I have heard they are aggresive birds, and require more room then other birds.


----------



## TrevorsCoop (Jul 14, 2009)

> I have heard they are aggresive birds, and require more room then other birds.


 Okay. . . any other info and stuff


----------



## maryjane (Jul 15, 2006)

Some of the heavier ones have a bit of a hard time moving their weight around, so I would not recommend wire floors. And I have some who are semi-aggressive and others who are perfect angels.  They are really a funny pigeon and have this great stare they give you.


----------



## TrevorsCoop (Jul 14, 2009)

Okay. i wasn't planning on having them on wire bottoms any ways. IK! I love that look in there eyes. Lol.

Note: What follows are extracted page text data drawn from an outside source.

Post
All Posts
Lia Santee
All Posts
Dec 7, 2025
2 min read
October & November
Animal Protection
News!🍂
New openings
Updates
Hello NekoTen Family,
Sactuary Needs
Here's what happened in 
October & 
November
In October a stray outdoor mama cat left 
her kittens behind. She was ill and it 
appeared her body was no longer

Hope i will be able to get them!!!


----------



## mookeeman (Dec 11, 2008)

hey there they are very aggressive birds but make grat parents 

you have to keep them seperat from other birds because or there aggression and also they like to make you a target for there poop


----------



## TrevorsCoop (Jul 14, 2009)

> hey there they are very aggressive birds but make grat parents
> 
> you have to keep them seperat from other birds because or there aggression and also they like to make you a target for there poop


 So if i was just going to keep modenas, i would have to keep the pairs seperate????


----------



## spirit wings (Mar 29, 2008)

I would, I have had some and they are great, but they are heavy and push their weight around. It is not easy trying to band one of their babies look out!


----------



## TrevorsCoop (Jul 14, 2009)

Oh ok. I was looking for a "prisoner" (lol i love this term) breed pigeon that can breed just in an open type loft, without having to seperate pairs. Any other clues?


----------



## mookeeman (Dec 11, 2008)

you dont have to seperate your pairs of mondinas they have to be in there own coop with out other types of birds like mine were in a different coop then my mookees because they were very aggressive


----------



## TrevorsCoop (Jul 14, 2009)

Oh ok. So any other ideas for prisoner pigeons? I made a thread but i didnt get alot of replies


----------



## maryjane (Jul 15, 2006)

I would say a close breed to the modenas is a king. They make the best prisoners  as far as I am concerned, and I have had experience keeping many different breeds as I get in all kinds. They have been bred for generations as caged birds (as meat birds) and are genetically more inclined to lounge around and be couch potatoes! They do not like to fly much (in general) as they are heavy and somewhat lazy, and are most content with a nice nest box and good grub. I've found that they are easier to tame than many other breeds due to their close contact with people. 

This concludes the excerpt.